October 28, 2018

Refactoring Gorsk - Why and how

Refactoring source code should be a constant process in software’s lifecycle. I advocate for 20-25% of time spent on developing software to be used on refactoring exclusively. After working with Gorsk in two projects running now in production (one of them being a large SaaS), I’ve found many things I don’t like about it. During the development of those projects I refactored some things, but I decided the base needs to be updated too.

According to Wikipedia, Refactoring is the process of restructuring existing computer code without changing its external behavior. Refactoring improves nonfunctional attributes of the software. Advantages include improved code readability and reduced complexity; these can improve source-code maintainability and create a more expressive internal architecture or object model to improve extensibility.

Even though Gorsk itself is pretty simple and could go without any Refactoring, once I started using it in a larger project some of its drawbacks became obvious to me. Shared platform code (e.g. Database queries) using a shared interface, common code such as middleware, configuration, server being located in cmd, security-related methods (comparing password with hash, hashing) being found under authorization handler, fetching session data code was found under authorization handler and much more.

I’ll go step-by-step and mention things I changed with reasons behind it.

Reusable code moved from cmd/api to pkg/utl

Having code that is re-used among many services in a package that is supposed to contain only the executable part is a no-no.

Now, as it should, the cmd/serviceName contains only few lines of codes, initializing the service.

The pkg directory

At the beginning, all application services in gorsk were found inside root of the project - as advocated by Ben Johnson’s Standard Package layout. I didn’t like it, mainly as project’s root tends to contain many unrelated files such as gitignore, dep/gomod files, ci-cd configurations, docker related files, makefile and others. Keeping everything in the root, especially if working with many domains, tends to quickly get the repository cluttered

Afterward, I moved most of the code under internal. It’s a special folder naming - Go doesn’t allow imports from other projects under the directory named internal.
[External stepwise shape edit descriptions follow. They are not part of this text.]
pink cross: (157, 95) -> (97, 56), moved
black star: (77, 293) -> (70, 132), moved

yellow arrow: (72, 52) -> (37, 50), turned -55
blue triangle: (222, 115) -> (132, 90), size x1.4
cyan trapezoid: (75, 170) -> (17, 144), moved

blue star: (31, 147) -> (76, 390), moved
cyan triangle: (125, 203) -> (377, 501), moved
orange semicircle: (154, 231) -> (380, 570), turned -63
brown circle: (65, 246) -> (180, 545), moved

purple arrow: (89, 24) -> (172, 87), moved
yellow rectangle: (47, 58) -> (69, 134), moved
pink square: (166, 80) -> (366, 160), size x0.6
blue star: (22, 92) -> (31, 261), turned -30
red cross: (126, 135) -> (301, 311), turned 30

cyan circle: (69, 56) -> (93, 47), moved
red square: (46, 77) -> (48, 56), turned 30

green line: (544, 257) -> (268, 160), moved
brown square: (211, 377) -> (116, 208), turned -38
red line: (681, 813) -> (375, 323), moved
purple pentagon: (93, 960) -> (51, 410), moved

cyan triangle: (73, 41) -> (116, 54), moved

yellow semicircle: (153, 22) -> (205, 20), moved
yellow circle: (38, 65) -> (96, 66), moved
Now, I further refactored that. I’ve opted for using pkg folder, although I’m not too happy with it. Cmd folder now contains only a single Go file, launching the service, and configuration files (Config files, Dockerfile, PaaS configurations etc.) and pkg contains rest of the source code.
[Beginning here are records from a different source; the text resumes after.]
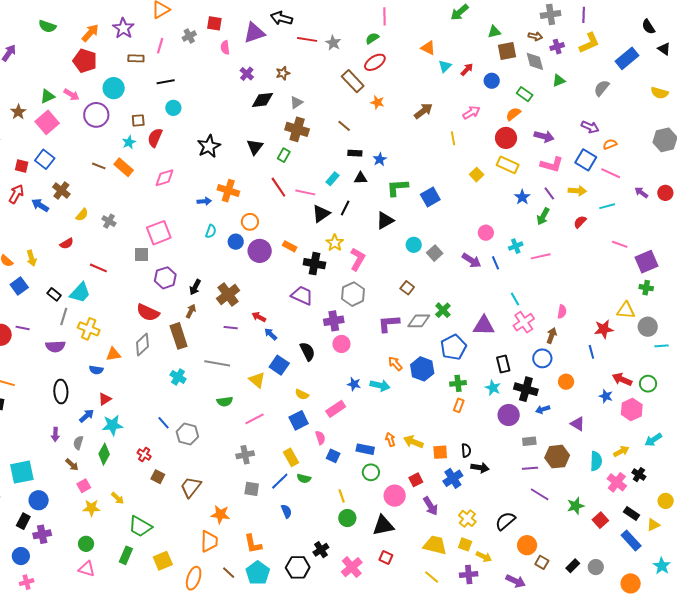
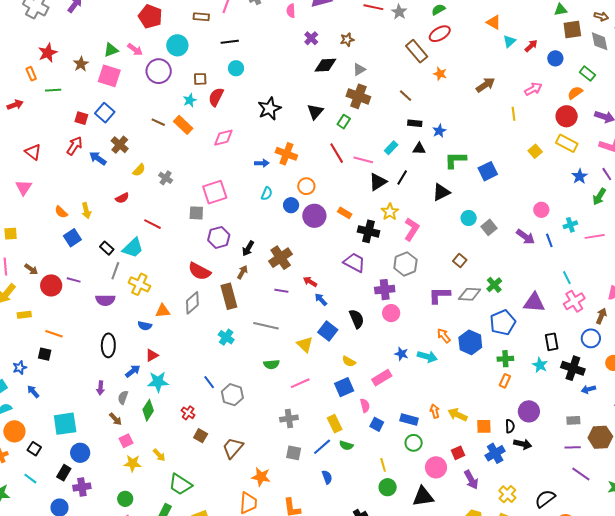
pink square: (47, 122) -> (109, 76), turned -35
purple circle: (509, 415) -> (529, 411), moved

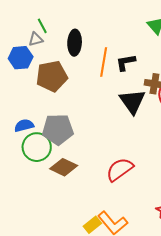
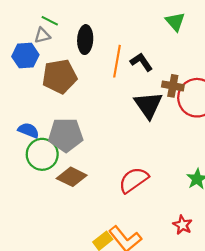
green line: (42, 26) -> (50, 21), turned -35
black L-shape: (126, 62) -> (141, 62), turned 65
blue semicircle: (24, 126) -> (28, 130), turned 36

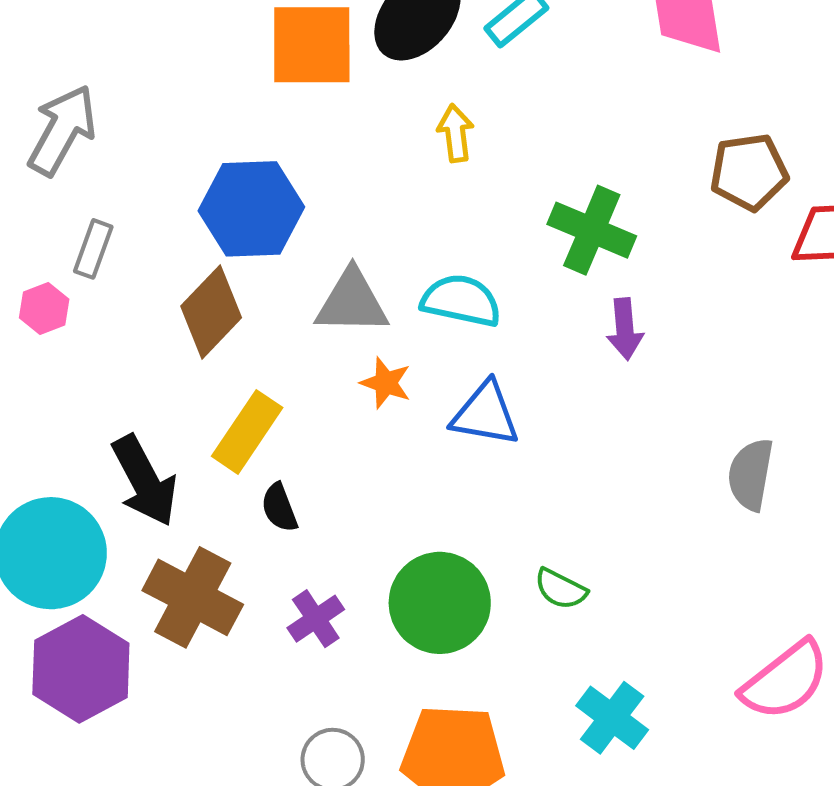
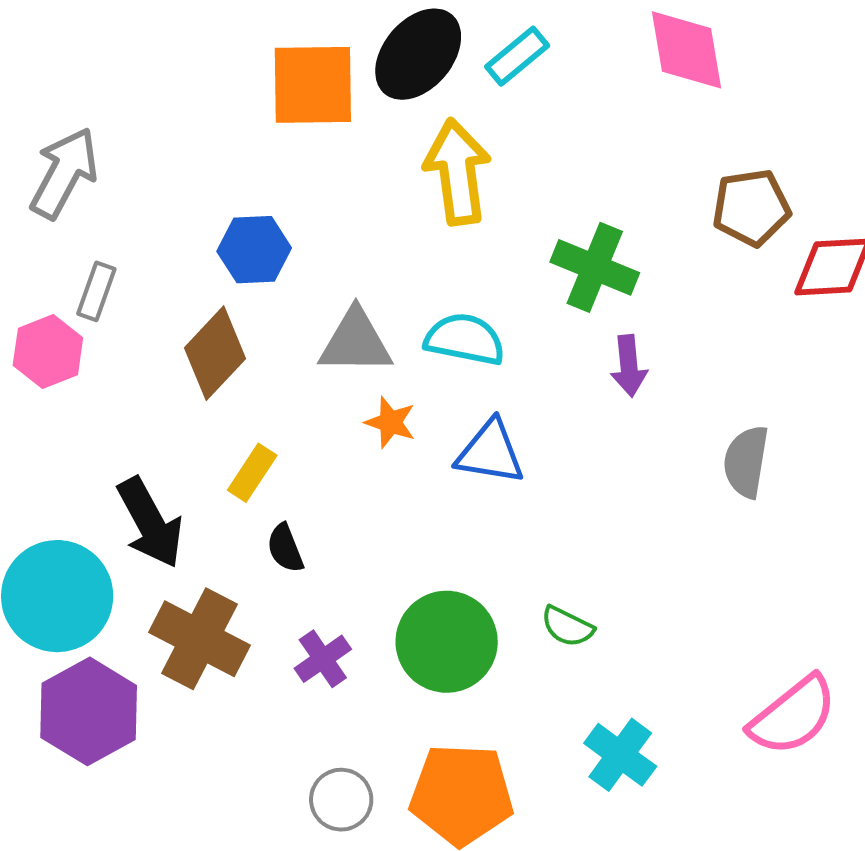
yellow arrow: (456, 133) -> (457, 172), size x1.8
blue hexagon: (251, 209) -> (254, 250), size x0.7
pink hexagon: (44, 309) -> (48, 351), size x1.4
yellow rectangle: (247, 432) -> (252, 473), size x0.7
gray semicircle: (751, 474) -> (746, 462), moved

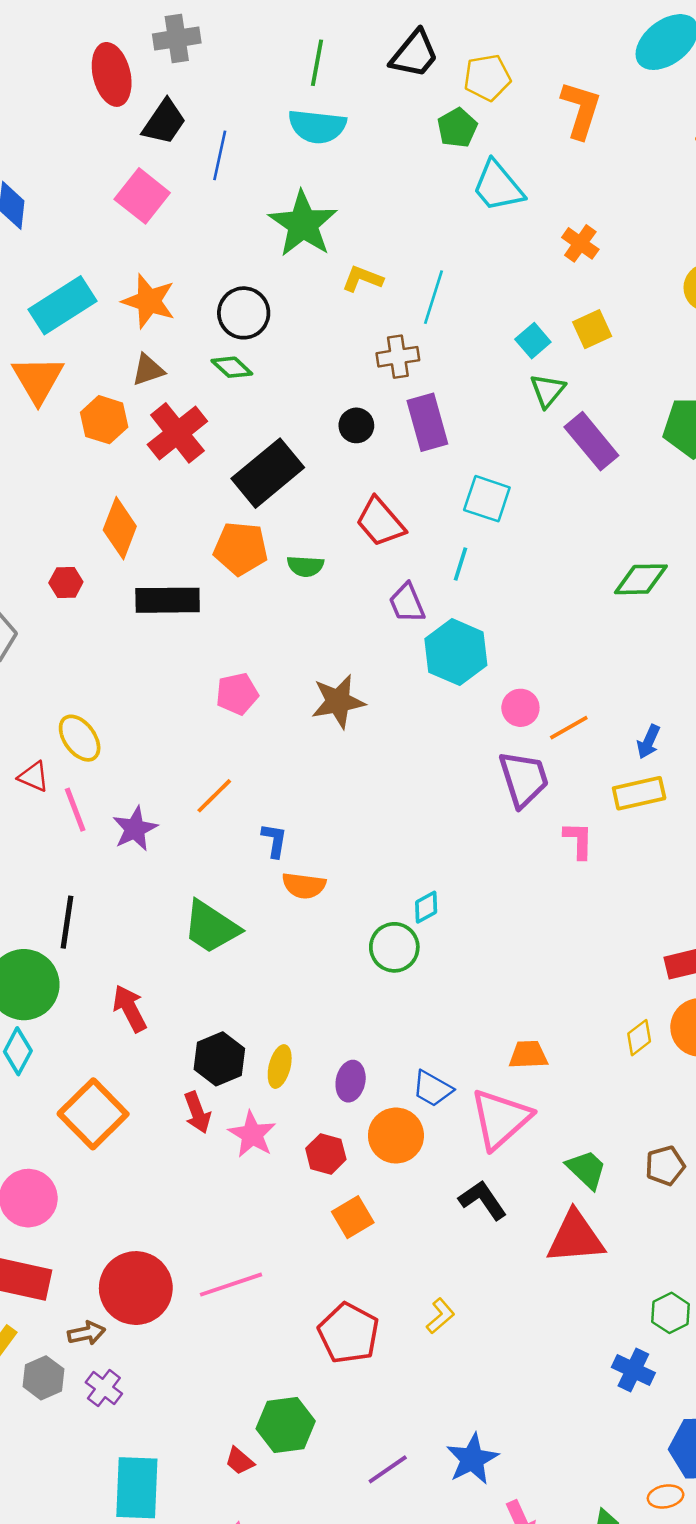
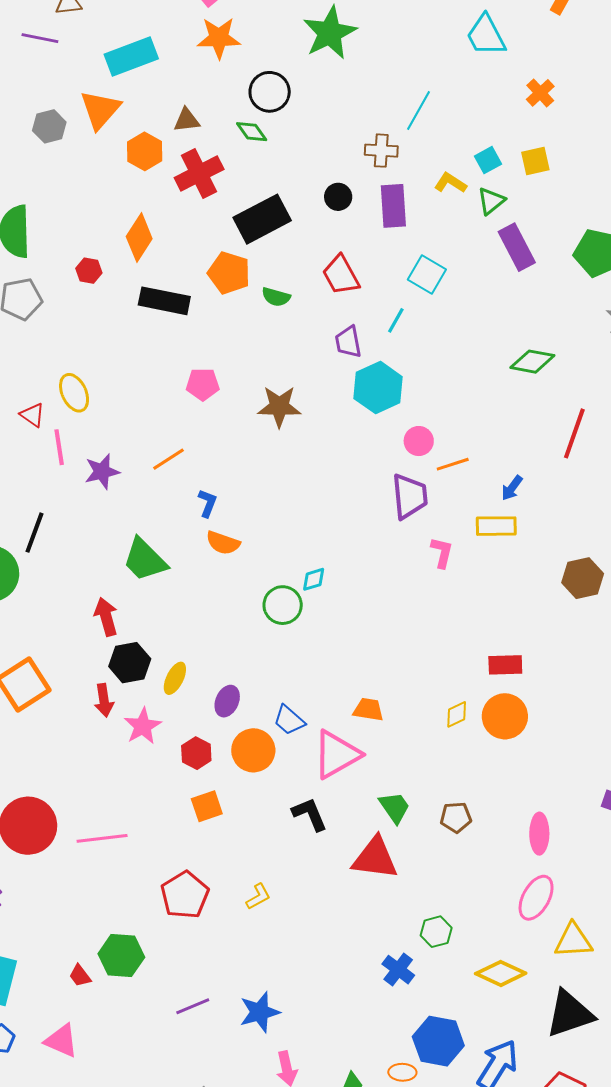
yellow L-shape: (362, 279) -> (450, 183), moved
orange star: (149, 301) -> (219, 38), moved, turned -30
red arrow: (130, 1008) -> (106, 617), moved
Inside pkg, I created a utl (utility) directory that holds all reusable packages - not actual business logic. Another option is to pull this directory on the root (I wanted to name it either pkg or utl) and keep service directories inside internal or pkg (depends on how you name it).

Next to utl are service directories. If you have cmd/api and cmd/deployment services (binaries), you will have to create api and deployment directories inside pkg. I think this improves code readability and helps with code organization once your services start working with dozens of domains/entities/tables.

The utl directory

Short for util/utility, utl directory holds re-usable code for all services.

The models/entities were moved here, and now the package is named [gorsk](https://github.com/ribice/gorsk). I’ve found model not to be good, especially if I have many projects with same package name for models - model, I waste time importing the correct one.

Configuration, server and middleware related code was moved here. Middleware is now further refactored into separate packages, e.g. jwt and secure are two packages instead of one, under the middleware directory. Mock and RBAC packages were moved from internal to here.

Platform was restructured completely (more about that later), but packages from platform were moved into utl as well.

SwaggerUI was not go-related, so I moved it into separate directory named assets.

Platform packages

Previously the platform directory contained three packages - structs (provides the function to merge two different structs with same field names), query (might get removed, used for preparing database queries depending on user role) and postgres.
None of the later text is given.